Hay lecturas que invitan a la reflexión, situaciones que te hacen sentarte al borde del sendero de la vida y replantearte la dirección del camino y personas – en este caso, sacerdotes – que con su testimonio de vida, te imprimen una huella indeleble.

MI CURA, por Milagros Rivera
Milagros Rivera, médico anestesista

…son los que me enseñan, más con sus obras que con las palabras, la hondura y anchura de la Buena Nueva, evitando la tentación de arrancar ni una sola de sus páginas…

…son los que me animaron a luchar por la justicia, sobre todo, por los más frágiles, sin miedos, a modo de Jesús…

… son los que me mostraron con su vocación, la coherencia y  autenticidad de ser cristianos…

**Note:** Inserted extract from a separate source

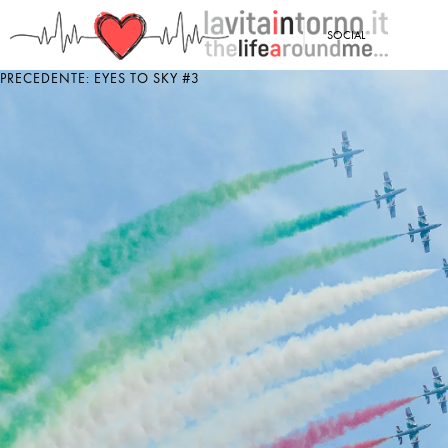
<
SOCIAL
PRECEDENTE: EYES TO SKY #3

… son en los que se refleja, que el amar y servir a los demás, arrodillándose y ciñiéndose la toalla en la cintura, se antepone a la liturgia…

… son los que me hicieron ver, nuestra condición de pecadores,  pero siempre amados y necesitados de ese perdón que nos otorga Nuestro Padre…

… son los que me enseñaron, el regalo de la oración, la guía del acompañamiento, el valor y necesidad de la escucha…

… son los que me enseñaron que Dios nos quiere alegre y felices: a saber reírse de uno mismo y a relativizar los sucesos diarios…

… son ellos, los que me enseñaron, con su vida y ejemplo, sin ningún tipo de alarde y sin ningún reconocimiento público, todo lo anterior y muchos más y todo ello, siendo conscientes de su fragilidad y pies de barro.

… no tiene importancia  si fue un sacerdote o varios los que marcaron o señalan mi vida… a todos ellos, mi más profundo agradecimiento y presentes en mi oración siempre, para que sigan siendo ejemplo vivo de Áquel que nos amó primero.